WORK TO COMPLETE:
Starting at the line that contains "FINANCIADO POR LA" and stopping at the line that contains "de bouwkundige werkzaamheden, de sloop en", restate each line of the records below exactly. Omit the pictures.

RECORDS FOR THE EXERCISE:

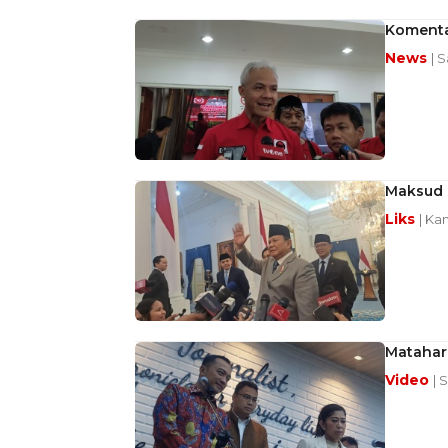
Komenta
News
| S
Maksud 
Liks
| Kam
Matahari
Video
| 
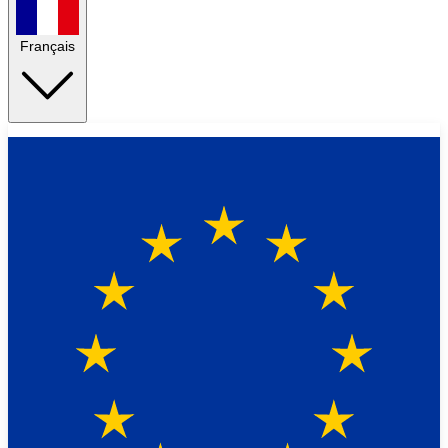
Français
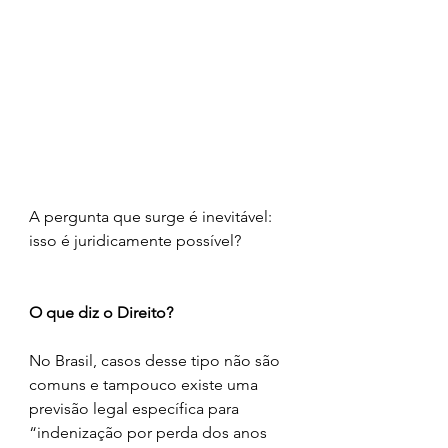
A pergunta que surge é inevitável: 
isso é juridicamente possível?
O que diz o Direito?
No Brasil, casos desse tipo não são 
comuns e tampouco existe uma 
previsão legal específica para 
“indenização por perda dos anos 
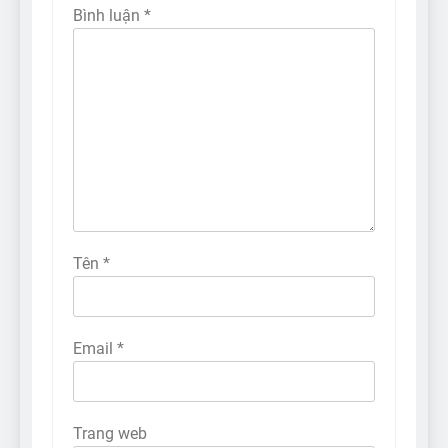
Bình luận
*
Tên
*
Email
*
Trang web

* * *

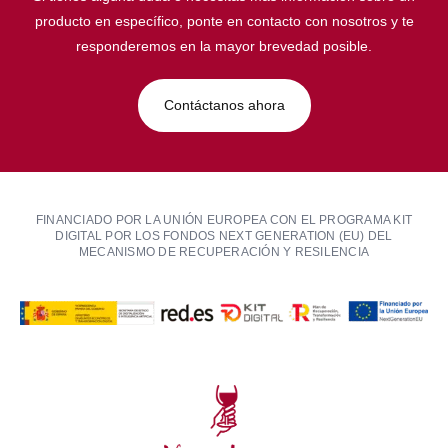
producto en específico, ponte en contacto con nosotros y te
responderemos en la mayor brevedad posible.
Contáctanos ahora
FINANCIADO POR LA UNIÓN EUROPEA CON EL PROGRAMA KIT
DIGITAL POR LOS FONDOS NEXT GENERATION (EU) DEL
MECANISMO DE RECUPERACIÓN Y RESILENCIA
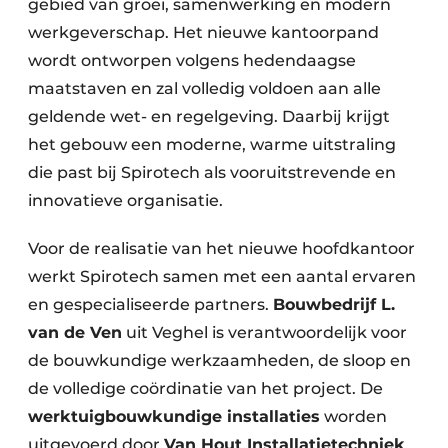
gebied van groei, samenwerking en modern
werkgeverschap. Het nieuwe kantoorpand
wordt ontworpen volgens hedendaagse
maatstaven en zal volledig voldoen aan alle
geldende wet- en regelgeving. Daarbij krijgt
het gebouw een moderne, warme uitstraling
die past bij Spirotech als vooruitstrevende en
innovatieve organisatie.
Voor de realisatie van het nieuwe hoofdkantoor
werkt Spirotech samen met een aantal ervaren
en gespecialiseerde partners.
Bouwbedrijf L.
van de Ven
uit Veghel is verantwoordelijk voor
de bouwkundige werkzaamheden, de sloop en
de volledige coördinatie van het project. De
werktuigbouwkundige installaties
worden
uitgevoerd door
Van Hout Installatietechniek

ANSWER TO THE EXERCISE:
FINANCIADO POR LA UNIÓN EUROPEA CON EL PROGRAMA KIT
DIGITAL POR LOS FONDOS NEXT GENERATION (EU) DEL
MECANISMO DE RECUPERACIÓN Y RESILENCIA
gebied van groei, samenwerking en modern
werkgeverschap. Het nieuwe kantoorpand
wordt ontworpen volgens hedendaagse
maatstaven en zal volledig voldoen aan alle
geldende wet- en regelgeving. Daarbij krijgt
het gebouw een moderne, warme uitstraling
die past bij Spirotech als vooruitstrevende en
innovatieve organisatie.
Voor de realisatie van het nieuwe hoofdkantoor
werkt Spirotech samen met een aantal ervaren
en gespecialiseerde partners.
Bouwbedrijf L.
van de Ven
uit Veghel is verantwoordelijk voor
de bouwkundige werkzaamheden, de sloop en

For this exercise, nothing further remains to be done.